In the news these days: CNN quotes Dr. Nelson, who claims that near death experiences can be explained through mechanisms of REM sleep. The story features a woman who had recently experienced a near death episode, and then a short interview with Dr. Kevin Nelson, a neurologist from Louisville, Kentucky.

In 2007 Dr. Nelson published an interesting paper in the prestigious journal Neurology titled “Out-of-body experience and arousal”. He found that people who have experienced near death also had a tendency for other state dissociations such as out-of-body experiences, as well as other REM intrusions, most notably, sleep paralysis.  

I find it fascinating that REM sleep mechanisms seem to be interwoven and present to varying degrees in all other brain states, even outside of sleep. However, if we equate all dream-like activity with REM, it is inevitable that we will find it everywhere. After all, REM state is not all that different from waking state, and phenomenologically, we can think of numerous examples of dream-like experiences in waking life, ranging from intense hypnagogic hallucinations to more subtle forms of day-dreaming, fantasizing and deja vu.

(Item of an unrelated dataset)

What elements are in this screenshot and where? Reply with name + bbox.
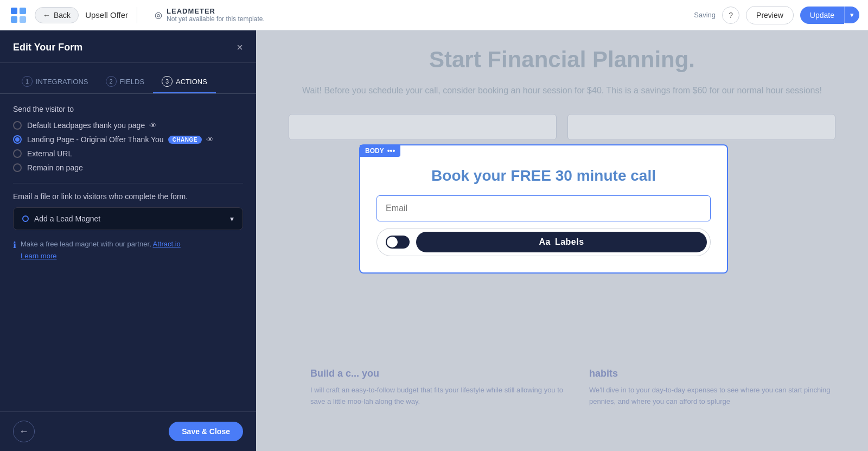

Near-death experiences are an integral part of many cultural beliefs about soul, afterlife and transitional spaces. Dreaming too is a vast repository of beliefs and practices. In fact, I wonder if such a sharp separation between dreaming and waking, between ‘normal’ and ‘altered’ states of consciousness is not a product of Cartesian dualism enhanced by radical materialism of our machinic age… ?

Finally, just because we can describe the function of our visual system it does not follow that we can understand what we see. Similarly, by describing mechanisms of dreaming or near death experiences we don’t necessarily come closer to understanding its real causes.